# Can't Change Destination In App For Multiple Stops Anymore?



## Jufkii (Sep 17, 2015)

Last couple of days when a pax requests additional stops on the trip , the app shows some type of error message and will not let me enter in the next destination. Type in the next address , hit send, and the error message pops up.

Was warned on this site multiple times to always type in the next address if it takes you out of your way. Otherwise you may not get paid the additional mileage . Therefore I always have.

Contacted Support and got a canned message about entering a new address is an option that is not available. 

Doesn't explain all the times I've done it in the past. 

Did something change. Is it the same now for everyone? Now longer need to type in new address?

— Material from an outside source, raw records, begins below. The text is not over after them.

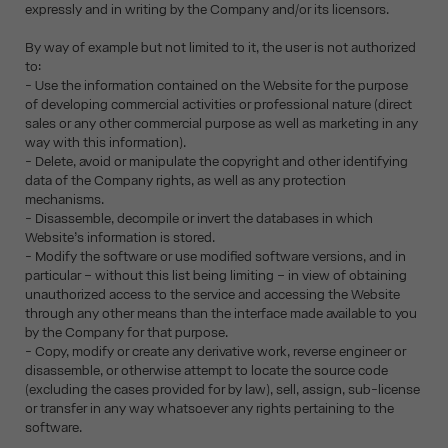
expressly and in writing by the Company and/or its licensors.
By way of example but not limited to it, the user is not authorized
to:
- Use the information contained on the Website for the purpose
of developing commercial activities or professional nature (direct
sales or any other commercial purpose as well as marketing in any
way with this information).
- Delete, avoid or manipulate the copyright and other identifying
data of the Company rights, as well as any protection
mechanisms.
- Disassemble, decompile or invert the databases in which
Website’s information is stored.
- Modify the software or use modified software versions, and in
particular – without this list being limiting – in view of obtaining
unauthorized access to the service and accessing the Website
through any other means than the interface made available to you
by the Company for that purpose.
- Copy, modify or create any derivative work, reverse engineer or
disassemble, or otherwise attempt to locate the source code
(excluding the cases provided for by law), sell, assign, sub-license
or transfer in any way whatsoever any rights pertaining to the
software.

Or is Support talking out of their rear again?


----------



## Mikedamirault (Jun 22, 2016)

I noticed that too, I used to change addresses all the time for multiple destination trips, also came in handy during ubereats dropoffs when the customer forgot to change addresses (since the ubereats app doesn't use GPS location)

Now I have to rely on using google maps or Apple maps with address changes


----------



## TahoeEcoboost (Jul 30, 2017)

Quoted Per the Uber Driver App 7/30/17: "MAKING MULTIPLE STOPS ON A TRIP - a TRIP FARE IS DETERMINED BY THE ROUTE'S TOTAL TIME AND DISTANCE. WHEN A STOP IS MADE DURING A TRIP, THIS WAITING TIME IS INCLUDED IN THE FARE. ANY DISTANCE TRAVELED TO ADDITIONAL STOPS PRIOR TO THE RIDERS FINAL DESTINATION WILL ALSO BE INCLUDED.

WHEN THE RIDER ASK YOU TO MAKE A STOP ON THE WAY TO THEIR FINAL DESTINATION, LET THE TRIP CONTINUE. SWIPE COMPLETE TRIP ONLY AFTER RIDERS EXIT YOUR VEHICLE AT THEIR FINAL DESTINATION."


----------